Let’s stick to kits for the moment.
They are being given more and more prominence, not least because they provide useful income for clubs. Supporters young and old now feel duty-bound to appear in variations of the colours. Those appearing in an outdated version won’t know where to hide.
New Kits to the fore
Exeter Chiefs: after having swcomms as their main shirt sponsors for 30(!) years, now switch to the Focus Group. The new shirts, in black and white alternates, were proudly presented on Exeter Cathedral Green.
Quins present their 2023-24 kit under the banner: Our Community, Our Homeland. Our Home Kit. That is to present ‘the Famous Quarters’, which have been only occasionally on view in recent seasons. Why clubs should label the alternative version as the ‘Away Kit’ is a sign of the times. The change used to e required only in case of a colour clash with the opposition. This year’s variation is essentiallly white. It goes under the equally sugary banner ‘Away from home, never alone’.

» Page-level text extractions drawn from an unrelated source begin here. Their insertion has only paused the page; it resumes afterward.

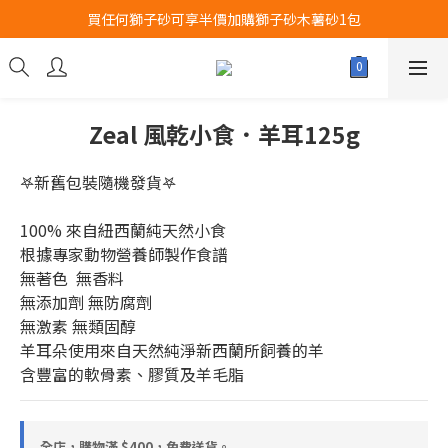
買任何獅子砂可享半價加購獅子砂木薯砂1包
Airbuggy 全線現貨8折！立即點擊火速搶購
Airbuggy 全線現貨8折！立即點擊火速搶購
Zeal 風乾小食．羊耳125g
𖤐新舊包裝隨機發貨𖤐
100% 來自紐西蘭純天然小食
根據專家動物營養師製作食譜
無著色  無香料
無添加劑 無防腐劑 
無激素 無類固醇
羊耳朵使用來自天然純淨新西蘭所飼養的羊
含豐富的軟骨素、膠質及羊毛脂
全店，購物滿 $400，免費送貨。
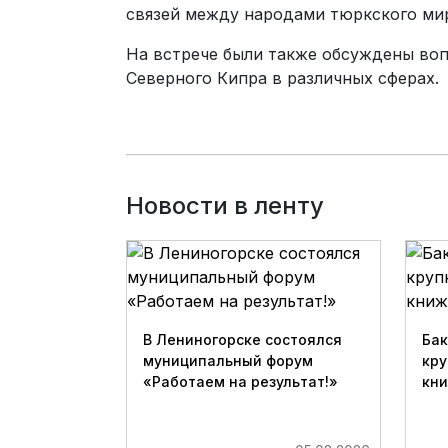
связей между народами тюркского ми
На встрече были также обсуждены во
Северного Кипра в различных сферах.
Новости в ленту
В Лениногорске состоялся
Бак
муниципальный форум
кру
«Работаем на результат!»
кн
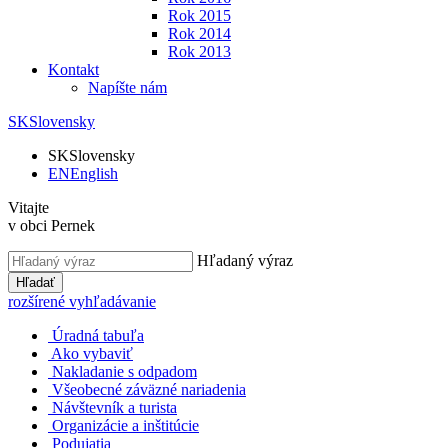
Rok 2015
Rok 2014
Rok 2013
Kontakt
Napíšte nám
SK
Slovensky
SK
Slovensky
EN
English
Vitajte
v obci Pernek
Hľadaný výraz
Hľadať
rozšírené vyhľadávanie
Úradná tabuľa
Ako vybaviť
Nakladanie s odpadom
Všeobecné záväzné nariadenia
Návštevník a turista
Organizácie a inštitúcie
Podujatia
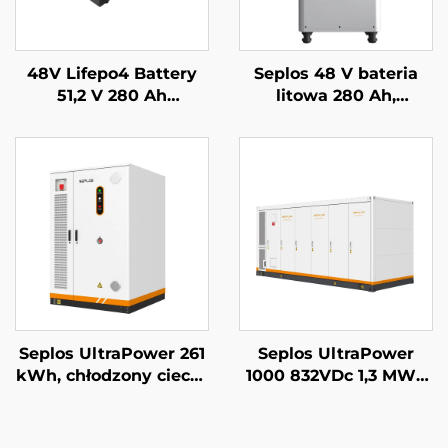
48V Lifepo4 Battery
Seplos 48 V bateria
51,2 V 280 Ah
litowa 280 Ah,
układalny system
systemy
zasilania awaryjnego
magazynowania
baterią Mason 14 kWh
energii dla domu, 51,2
bateria słoneczna
V 14 kWh, bateria
Seplos
litowo-żelazowo-
fosforanowa (LiFePO4)
Seplos UltraPower 261
Seplos UltraPower
kWh, chłodzony cieczą
1000 832VDc 1,3 MWh
system BESS
System
wysokiego napięcia |
magazynowania
Wyjście 832 Vdc,
energii z baterią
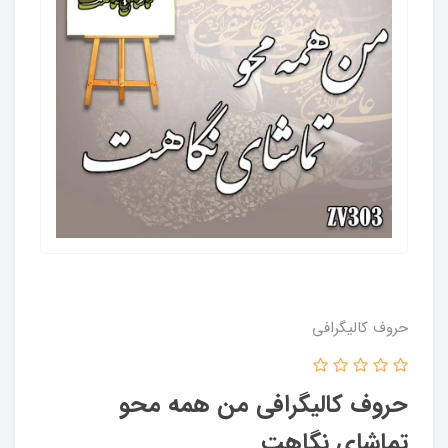
حروف کالیگرافی
حروف کالیگرافی من همه محو
تماشای نگاهت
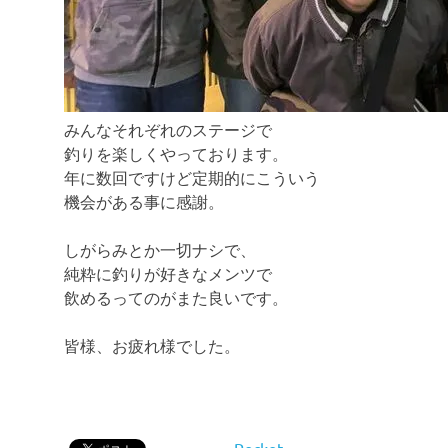
みんなそれぞれのステージで
釣りを楽しくやっております。
年に数回ですけど定期的にこういう
機会がある事に感謝。
しがらみとか一切ナシで、
純粋に釣りが好きなメンツで
飲めるってのがまた良いです。
皆様、お疲れ様でした。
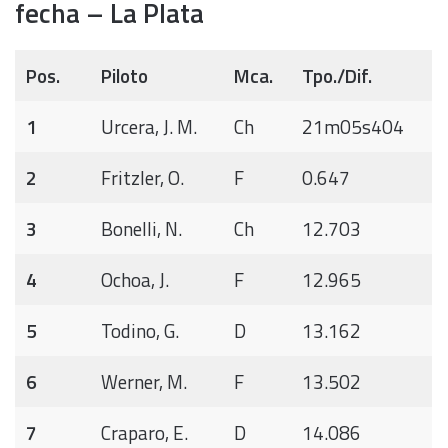
fecha – La Plata
Pos.
Piloto
Mca.
Tpo./Dif.
1
Urcera, J. M.
Ch
21m05s404
2
Fritzler, O.
F
0.647
3
Bonelli, N.
Ch
12.703
4
Ochoa, J.
F
12.965
5
Todino, G.
D
13.162
6
Werner, M.
F
13.502
7
Craparo, E.
D
14.086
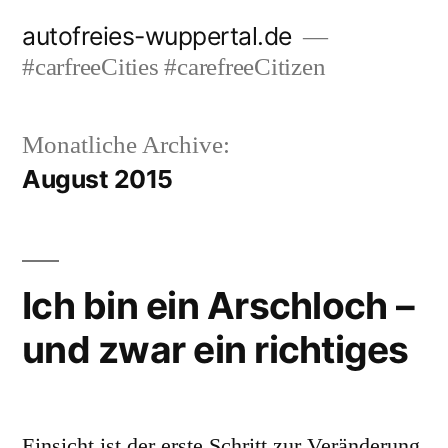
Zum
autofreies-wuppertal.de
Inhalt
#carfreeCities #carefreeCitizen
springen
Monatliche Archive:
August 2015
Ich bin ein Arschloch –
und zwar ein richtiges
Einsicht ist der erste Schritt zur Veränderung.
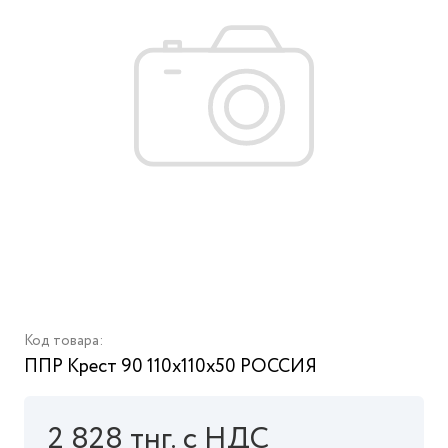
Код товара:
ППР Крест 90 110x110x50 РОССИЯ
2 828 тнг. с НДС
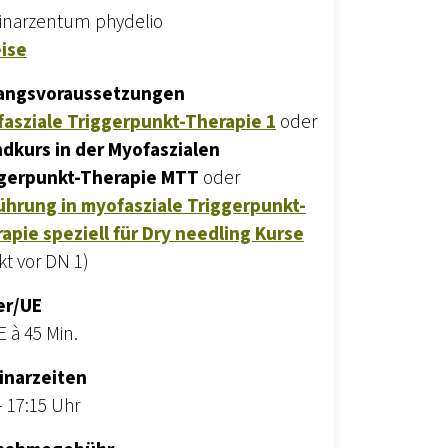
narzentum phydelio
ise
angsvoraussetzungen
asziale Triggerpunkt-Therapie 1
oder
dkurs in der Myofaszialen
gerpunkt-Therapie MTT
oder
ührung in myofasziale Triggerpunkt-
apie speziell für Dry needling Kurse
kt vor DN 1)
er/UE
E à 45 Min.
inarzeiten
- 17:15 Uhr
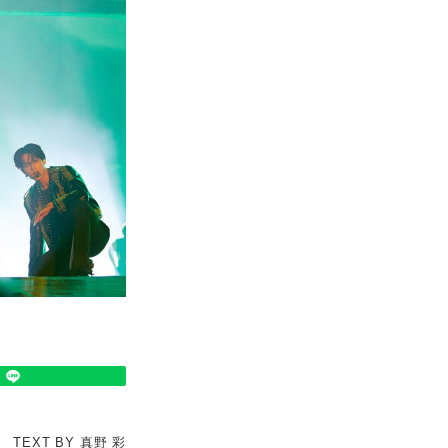
TEXT BY 真野 彩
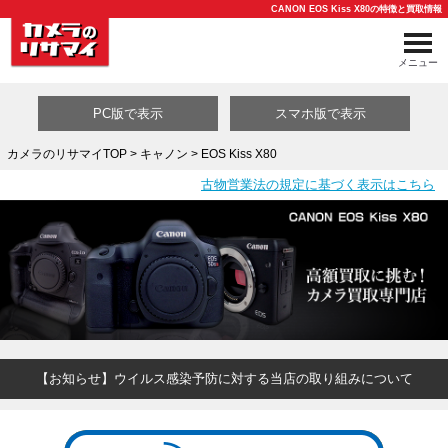
CANON EOS Kiss X80の特徴と買取情報
メニュー
PC版で表示
スマホ版で表示
カメラのリサマイTOP
>
キャノン
> EOS Kiss X80
古物営業法の規定に基づく表示はこちら
買取カテゴリ一覧
【お知らせ】ウイルス感染予防に対する当店の取り組みについて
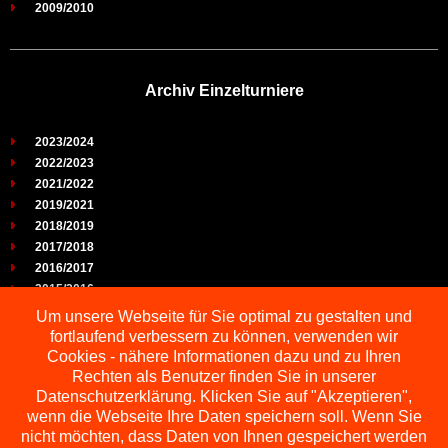
2009/2010
Archiv Einzelturniere
2023/2024
2022/2023
2021/2022
2019/2021
2018/2019
2017/2018
2016/2017
2015/2016
2014/2015
Um unsere Webseite für Sie optimal zu gestalten und
2013/2014
fortlaufend verbessern zu können, verwenden wir
2012/2013
Cookies - nähere Informationen dazu und zu Ihren
2011/2012
Rechten als Benutzer finden Sie in unserer
2010/2011
Datenschutzerklärung. Klicken Sie auf "Akzeptieren",
wenn die Webseite Ihre Daten speichern soll. Wenn Sie
2009/2010
nicht möchten, dass Daten von Ihnen gespeichert werden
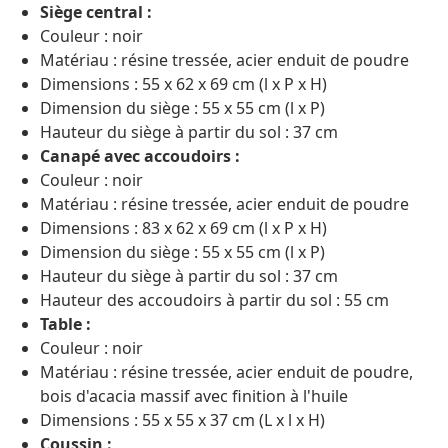
Siège central :
Couleur : noir
Matériau : résine tressée, acier enduit de poudre
Dimensions : 55 x 62 x 69 cm (l x P x H)
Dimension du siège : 55 x 55 cm (l x P)
Hauteur du siège à partir du sol : 37 cm
Canapé avec accoudoirs :
Couleur : noir
Matériau : résine tressée, acier enduit de poudre
Dimensions : 83 x 62 x 69 cm (l x P x H)
Dimension du siège : 55 x 55 cm (l x P)
Hauteur du siège à partir du sol : 37 cm
Hauteur des accoudoirs à partir du sol : 55 cm
Table :
Couleur : noir
Matériau : résine tressée, acier enduit de poudre,
bois d'acacia massif avec finition à l'huile
Dimensions : 55 x 55 x 37 cm (L x l x H)
Coussin :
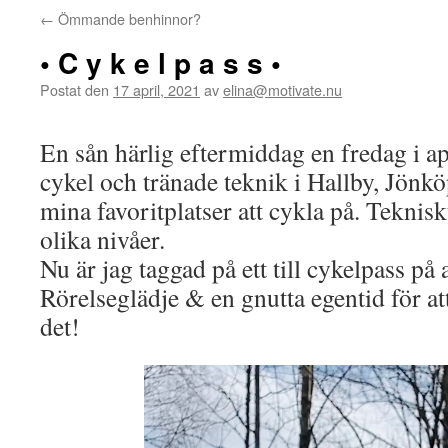
←
Ömmande benhinnor?
• C y k e l p a s s •
Postat den
17 april, 2021
av
elina@motivate.nu
En sån härlig eftermiddag en fredag i a
cykel och tränade teknik i Hallby, Jönkö
mina favoritplatser att cykla på. Teknis
olika nivåer.
Nu är jag taggad på ett till cykelpass på
Rörelseglädje & en gnutta egentid för att
det!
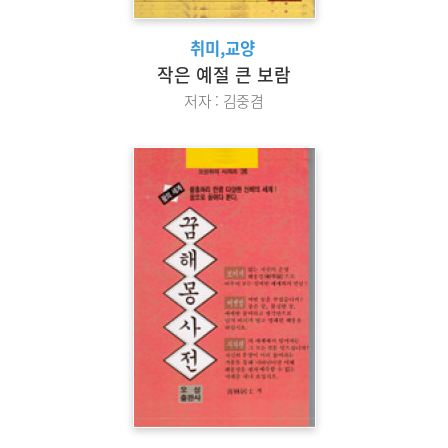
취미,교양
작은 예절 큰 보람
저자 : 김중겸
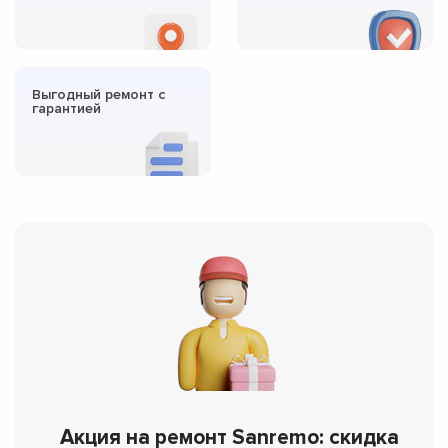
Выгодный ремонт с
гарантией
Акция на ремонт Sanremo: скидка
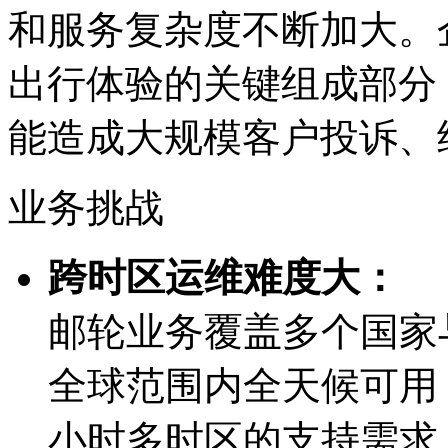
和服务复杂度不断加大。
出行体验的关键组成部分
能造成大规模客户投诉
业务挑战
跨时区运维难度大：
邮轮业务覆盖多个国家与
全球范围内全天候可用
小时多时区的支持需求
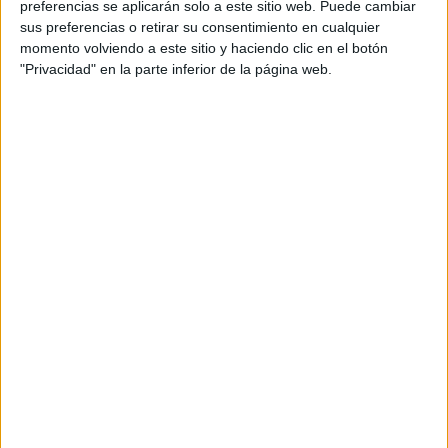
preferencias se aplicarán solo a este sitio web. Puede cambiar
sus preferencias o retirar su consentimiento en cualquier
Comparte esto:
momento volviendo a este sitio y haciendo clic en el botón
"Privacidad" en la parte inferior de la página web.
Archivado en:
Expresión escrita
,
Frases
,
LENGUA
,
Palabras
,
Vocabulario
Etiquetado con:
3º primaria
,
antónimos
,
lengua primaria
,
palabras antónimas
Comentarios
quirino
dice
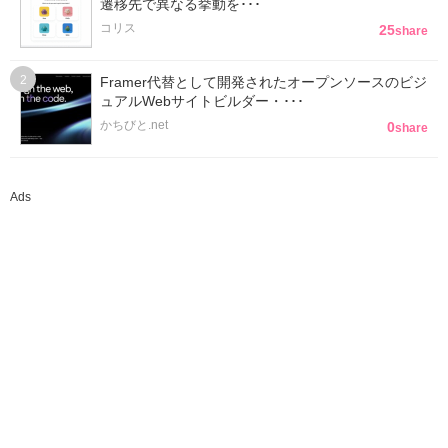
遷移先で異なる挙動を･･･
コリス
25
share
Framer代替として開発されたオープンソースのビジ
ュアルWebサイトビルダー・･･･
かちびと.net
0
share
Ads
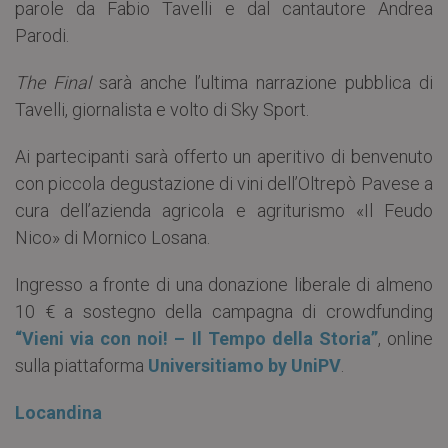
parole da Fabio Tavelli e dal cantautore Andrea
Parodi.
The Final
sarà anche l’ultima narrazione pubblica di
Tavelli, giornalista e volto di Sky Sport.
Ai partecipanti sarà offerto un aperitivo di benvenuto
con piccola degustazione di vini dell’Oltrepò Pavese a
cura dell’azienda agricola e agriturismo «Il Feudo
Nico» di Mornico Losana.
Ingresso a fronte di una donazione liberale di almeno
10 € a sostegno della campagna di crowdfunding
“Vieni via con noi! – Il Tempo della Storia”
, online
sulla piattaforma
Universitiamo by UniPV
.
Locandina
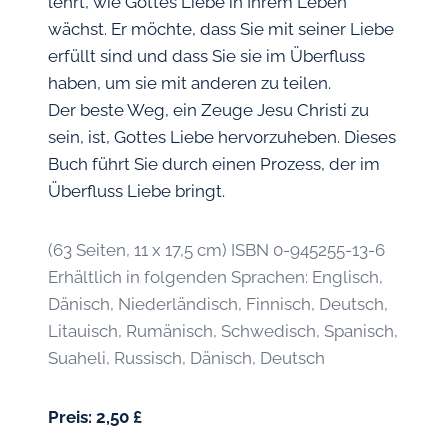
lehrt, wie Gottes Liebe in Ihrem Leben
wächst. Er möchte, dass Sie mit seiner Liebe
erfüllt sind und dass Sie sie im Überfluss
haben, um sie mit anderen zu teilen.
Der beste Weg, ein Zeuge Jesu Christi zu
sein, ist, Gottes Liebe hervorzuheben. Dieses
Buch führt Sie durch einen Prozess, der im
Überfluss Liebe bringt.
(63 Seiten, 11 x 17,5 cm) ISBN 0-945255-13-6
Erhältlich in folgenden Sprachen: Englisch,
Dänisch, Niederländisch, Finnisch, Deutsch,
Litauisch, Rumänisch, Schwedisch, Spanisch,
Suaheli, Russisch, Dänisch, Deutsch
Preis: 2,50 £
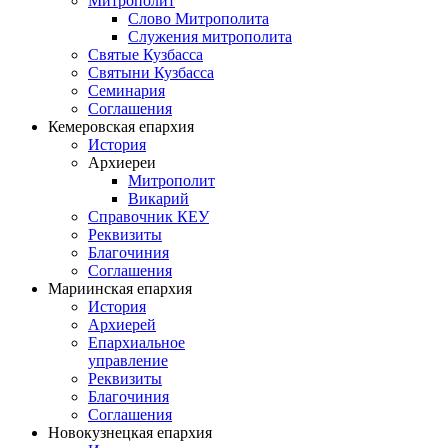
Митрополит
Слово Митрополита
Служения митрополита
Святые Кузбасса
Святыни Кузбасса
Семинария
Соглашения
Кемеровская епархия
История
Архиереи
Митрополит
Викарий
Справочник КЕУ
Реквизиты
Благочиния
Соглашения
Мариинская епархия
История
Архиерей
Епархиальное
управление
Реквизиты
Благочиния
Соглашения
Новокузнецкая епархия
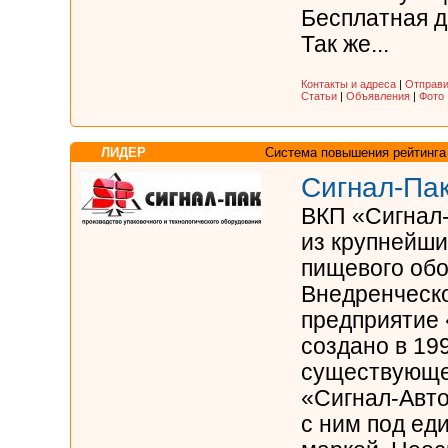
Бесплатная д
Так же...
Контакты и адреса
|
Отправи
Статьи
|
Объявления
|
Фото
ЛИДЕР
Система повышения рейтинга
Сигнал-Па
ВКП «Сигнал-
из крупнейши
пищевого обо
Внедренческо
предприятие
создано в 199
существующег
«Сигнал-Авто
с ним под ед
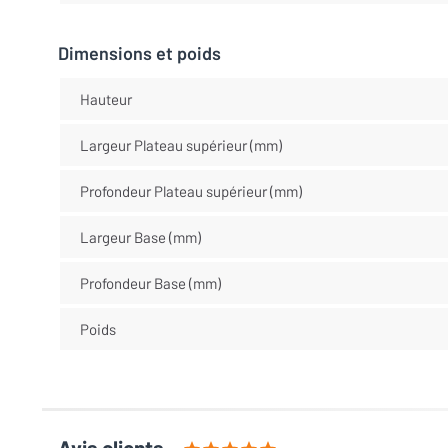
Dimensions et poids
Hauteur
Largeur Plateau supérieur (mm)
Profondeur Plateau supérieur (mm)
Largeur Base (mm)
Profondeur Base (mm)
Poids
Avis clients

Some clubs are making less of a song and a dance about their kit.
Sale Sharks’ jersey looks to me a brighter blue than in the past – good. It is sponsored by BOL (Bring on Life), who cater for the healthier branch of the food world.
Overall colour scheme
Likes and dislikes: we all have our own. I’m not taken by variations of black, grey and dark blue, as sported by Bristol, Exeter, Sale, Saracens and Worcester. Can’t we have something a little brighter?
At the other extreme we have Loughborough Lightning in violet and pink. It took me a long time to realise it was violet, not purple. No mistaking them on the field, even if the latest kit presentation showed Rachel Malcolm in Northamptoon Saints colours. I’ll leave the two clubs to explain that conundrum.
The two newcomers introduce welcome shades of green.
At Ealing Trailfinders’ recent Meet and Greet, the players appeared in the traditional green and white hoops, looking as though they had spent every day since last season in serious training. I made an early error by suggesting to Giselle Mather, the DoR, that her finger-nails had the wrong colour scheme: not green and white? I was put right on the spot: the correct colours are green and purple. Despite her eminence, she must admit that the purple is hard to spot against the traditional white hoops: the merest traces on stockings and sleeves.
Was it the strip that decided Kate Zackary on a change of club? Probably not, but you never know.
Leicester Tigers are another grand old club with familiar colours. Fortunately for the spectator’s eye, green predominates.
It’s amusing to read the manufacturers’ detailed description of their new kits: materials, styling, health-giving properties, the 10mph they add to every player’s speed over the ground.
Now we await the kit that the officials will be offered. How often will it clash disconcertingly with the colours of one of the teams competing? Will KYBO (Keep Your Boots On) be replaced by a version of PWR?